** Opening Material for this exercise block **
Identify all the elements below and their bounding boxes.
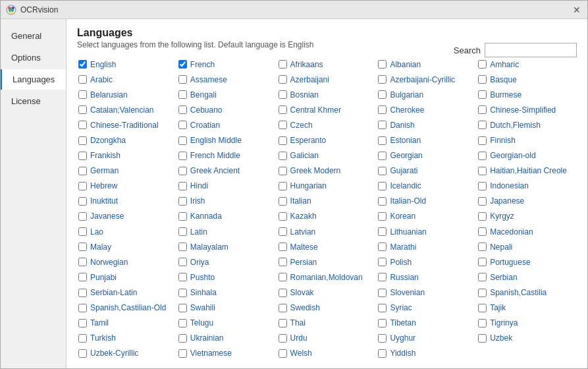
lang-item-macedonian[interactable]: Macedonian xyxy=(477,225,574,239)
lang-checkbox-chinese-traditional[interactable] xyxy=(78,121,87,129)
lang-item-marathi[interactable]: Marathi xyxy=(377,240,474,254)
lang-label-azerbaijani-cyrillic[interactable]: Azerbaijani-Cyrillic xyxy=(390,75,455,84)
sidebar-item-options[interactable]: Options xyxy=(1,47,66,68)
lang-label-dutch-flemish[interactable]: Dutch,Flemish xyxy=(490,121,541,130)
lang-label-croatian[interactable]: Croatian xyxy=(190,121,220,130)
lang-checkbox-hebrew[interactable] xyxy=(78,182,87,190)
lang-label-russian[interactable]: Russian xyxy=(390,273,418,282)
lang-label-italian[interactable]: Italian xyxy=(290,196,311,206)
sidebar-item-general[interactable]: General xyxy=(1,26,66,46)
lang-label-persian[interactable]: Persian xyxy=(290,258,317,267)
lang-checkbox-romanian-moldovan[interactable] xyxy=(279,273,287,281)
lang-checkbox-azerbaijani-cyrillic[interactable] xyxy=(378,75,387,84)
lang-item-tigrinya[interactable]: Tigrinya xyxy=(477,316,574,330)
lang-checkbox-portuguese[interactable] xyxy=(478,258,487,266)
lang-item-haitian-creole[interactable]: Haitian,Haitian Creole xyxy=(477,164,574,178)
lang-checkbox-uyghur[interactable] xyxy=(378,334,387,343)
lang-label-greek-modern[interactable]: Greek Modern xyxy=(290,166,341,175)
lang-item-greek-ancient[interactable]: Greek Ancient xyxy=(177,164,275,178)
lang-label-spanish-castilian-old[interactable]: Spanish,Castilian-Old xyxy=(90,303,166,312)
lang-item-tajik[interactable]: Tajik xyxy=(477,301,574,315)
lang-checkbox-tajik[interactable] xyxy=(478,304,487,312)
lang-checkbox-sinhala[interactable] xyxy=(178,289,187,297)
lang-checkbox-welsh[interactable] xyxy=(279,349,287,358)
lang-item-latvian[interactable]: Latvian xyxy=(277,225,375,239)
lang-item-vietnamese[interactable]: Vietnamese xyxy=(177,347,275,360)
lang-checkbox-nepali[interactable] xyxy=(478,242,487,251)
lang-label-cebuano[interactable]: Cebuano xyxy=(190,105,223,115)
lang-checkbox-swedish[interactable] xyxy=(279,304,287,312)
lang-checkbox-english-middle[interactable] xyxy=(178,136,187,145)
lang-item-javanese[interactable]: Javanese xyxy=(77,210,174,223)
lang-checkbox-malay[interactable] xyxy=(78,242,87,251)
lang-item-lithuanian[interactable]: Lithuanian xyxy=(377,225,474,239)
lang-checkbox-vietnamese[interactable] xyxy=(178,349,187,358)
lang-label-czech[interactable]: Czech xyxy=(290,121,313,130)
lang-label-georgian-old[interactable]: Georgian-old xyxy=(490,151,535,160)
lang-item-gujarati[interactable]: Gujarati xyxy=(377,164,474,178)
lang-item-central-khmer[interactable]: Central Khmer xyxy=(277,103,375,117)
lang-item-serbian-latin[interactable]: Serbian-Latin xyxy=(77,285,174,299)
lang-label-telugu[interactable]: Telugu xyxy=(190,318,213,327)
lang-label-danish[interactable]: Danish xyxy=(390,121,414,130)
lang-item-slovak[interactable]: Slovak xyxy=(277,285,375,299)
lang-item-french[interactable]: French xyxy=(177,57,275,71)
lang-item-croatian[interactable]: Croatian xyxy=(177,118,275,132)
lang-label-chinese-simplified[interactable]: Chinese-Simplified xyxy=(490,105,556,115)
lang-item-slovenian[interactable]: Slovenian xyxy=(377,285,474,299)
lang-checkbox-kyrgyz[interactable] xyxy=(478,212,487,221)
lang-checkbox-punjabi[interactable] xyxy=(78,273,87,281)
lang-checkbox-frankish[interactable] xyxy=(78,152,87,160)
sidebar-item-license[interactable]: License xyxy=(1,91,66,111)
lang-checkbox-amharic[interactable] xyxy=(478,60,487,69)
lang-item-catalan-valencian[interactable]: Catalan;Valencian xyxy=(77,103,174,117)
lang-item-yiddish[interactable]: Yiddish xyxy=(377,347,474,360)
lang-label-uyghur[interactable]: Uyghur xyxy=(390,333,415,343)
lang-label-slovenian[interactable]: Slovenian xyxy=(390,288,425,297)
lang-checkbox-afrikaans[interactable] xyxy=(279,60,287,69)
lang-label-swedish[interactable]: Swedish xyxy=(290,303,320,312)
lang-item-portuguese[interactable]: Portuguese xyxy=(477,255,574,269)
lang-item-dzongkha[interactable]: Dzongkha xyxy=(77,133,174,147)
lang-label-central-khmer[interactable]: Central Khmer xyxy=(290,105,341,115)
lang-item-norwegian[interactable]: Norwegian xyxy=(77,255,174,269)
lang-item-italian[interactable]: Italian xyxy=(277,194,375,208)
lang-item-chinese-traditional[interactable]: Chinese-Traditional xyxy=(77,118,174,132)
lang-checkbox-greek-modern[interactable] xyxy=(279,167,287,175)
lang-checkbox-urdu[interactable] xyxy=(279,334,287,343)
lang-checkbox-thai[interactable] xyxy=(279,319,287,327)
lang-checkbox-slovak[interactable] xyxy=(279,289,287,297)
lang-label-swahili[interactable]: Swahili xyxy=(190,303,215,312)
lang-label-italian-old[interactable]: Italian-Old xyxy=(390,196,426,206)
lang-item-bengali[interactable]: Bengali xyxy=(177,88,275,101)
lang-checkbox-maltese[interactable] xyxy=(279,242,287,251)
lang-checkbox-catalan-valencian[interactable] xyxy=(78,105,87,114)
lang-item-urdu[interactable]: Urdu xyxy=(277,331,375,345)
lang-item-malay[interactable]: Malay xyxy=(77,240,174,254)
lang-item-kyrgyz[interactable]: Kyrgyz xyxy=(477,210,574,223)
lang-label-marathi[interactable]: Marathi xyxy=(390,242,416,252)
lang-checkbox-arabic[interactable] xyxy=(78,75,87,84)
lang-label-cherokee[interactable]: Cherokee xyxy=(390,105,424,115)
lang-label-uzbek-cyrillic[interactable]: Uzbek-Cyrillic xyxy=(90,349,138,358)
lang-item-spanish-castilla[interactable]: Spanish,Castilia xyxy=(477,285,574,299)
lang-label-maltese[interactable]: Maltese xyxy=(290,242,318,252)
lang-checkbox-spanish-castilian-old[interactable] xyxy=(78,304,87,312)
lang-checkbox-bosnian[interactable] xyxy=(279,90,287,99)
lang-label-uzbek[interactable]: Uzbek xyxy=(490,333,512,343)
lang-item-telugu[interactable]: Telugu xyxy=(177,316,275,330)
lang-item-ukrainian[interactable]: Ukrainian xyxy=(177,331,275,345)
lang-checkbox-uzbek-cyrillic[interactable] xyxy=(78,349,87,358)
lang-item-malayalam[interactable]: Malayalam xyxy=(177,240,275,254)
lang-label-irish[interactable]: Irish xyxy=(190,196,205,206)
lang-checkbox-hindi[interactable] xyxy=(178,182,187,190)
lang-label-haitian-creole[interactable]: Haitian,Haitian Creole xyxy=(490,166,567,175)
lang-label-punjabi[interactable]: Punjabi xyxy=(90,273,117,282)
lang-checkbox-central-khmer[interactable] xyxy=(279,105,287,114)
lang-checkbox-italian-old[interactable] xyxy=(378,197,387,206)
lang-label-norwegian[interactable]: Norwegian xyxy=(90,258,128,267)
lang-item-nepali[interactable]: Nepali xyxy=(477,240,574,254)
lang-item-chinese-simplified[interactable]: Chinese-Simplified xyxy=(477,103,574,117)
lang-label-indonesian[interactable]: Indonesian xyxy=(490,181,529,190)
lang-item-polish[interactable]: Polish xyxy=(377,255,474,269)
** Closing Material for this exercise block **
• What to do:
List all lines above in which the string "modern" appears.

• Completed exercise:
lang-label-greek-modern[interactable]: Greek Modern xyxy=(290,166,341,175)
lang-checkbox-greek-modern[interactable] xyxy=(279,167,287,175)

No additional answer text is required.